Perhaps there is something to be said, first, about whether poetry should be political. Should poetry stay in its lane, and offer us nothing but solace in difficult times? Is there something selfish in indulging in the beauty of language, when there are problems to be fixed? On the other hand: is there such a thing as a poem that does not engage with the current events of the world, even if presenting us with an entirely unworldly fantasy?

What I find striking about this poem is the way that it empathises with the faceless police officer, hidden behind the ‘full face visor’. It would be so easy to see someone like this either as a faceless enemy – or, from another perspective, a masked superhero. Instead, Shin imagines the man’s feelings: how he feels that the men alongside him are his ‘brothers’, for example. At the same time, she pulls no punches and describes his ‘maw snapping pencils’ – the word ‘maw’ suggesting a predator, and the pencils, of course, being rather precious to a poet. She seems to laugh at him when she calls him a ‘Baby gladiator’ and an ‘Insect lord’.

The poem is a detailed look at a small moment, which perhaps took only seconds. Shin lives in Chicago, and the poem is clearly based on a real event. The lack of enjambment and fragmentary sentences makes it feel like prose, almost like something you’d jot down in your diary immediately afterwards. At the same time, Shin explores the full range of police brutality and human interconnectedness.

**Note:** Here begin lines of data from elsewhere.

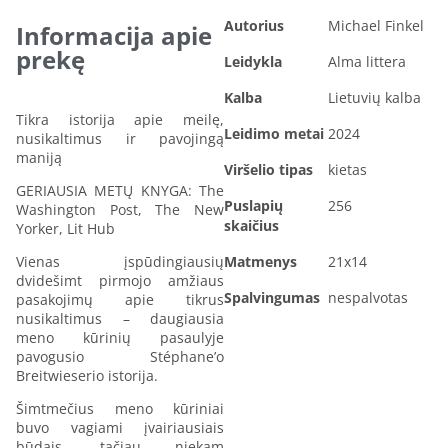
Autorius
Michael Finkel
Informacija apie
prekę
Leidykla
Alma littera
Kalba
Lietuvių kalba
Tikra istorija apie meilę,
Leidimo metai
2024
nusikaltimus ir pavojingą
maniją
Viršelio tipas
kietas
GERIAUSIA METŲ KNYGA: The
Puslapių
256
Washington Post, The New
skaičius
Yorker, Lit Hub
Vienas įspūdingiausių
Matmenys
21x14
dvidešimt pirmojo amžiaus
Spalvingumas
nespalvotas
pasakojimų apie tikrus
nusikaltimus – daugiausia
meno kūrinių pasaulyje
pavogusio Stéphane’o
Breitwieserio istorija.
Šimtmečius meno kūriniai
buvo vagiami įvairiausiais
būdais, tačiau niekam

I have to admit, my own views are clear: poetry allows us to look closely, think deeply, speak honestly, and play with different perspectives even as we stay true to ourselves, and that’s why we need it.

(Riot Police)

BY SUN YUNG SHIN

This is you—Titanus giganteus, your maw snapping pencils in half and cutting through human flesh. My encyclopedia chokes on your bulk. My camera, timid, afraid to look, as if you’re naked—not one adult male, but millions.

Few garments sound as fine as flak jacket, the best of the tagmata the thorax, more prime than brains as the body can keep mating, cracking its margins. Your shield like a wing, protects your bulletproof heart from the wind, your right arm black in the cloth of your brothers. Full face visor. Baby gladiator.

Beyond the screen, memorized—jawbone like a scandal reflecting all the thieves and beggars. Insect lord, insect mind. This is my fear. You look like my brother, my son. You could kill me with your looks.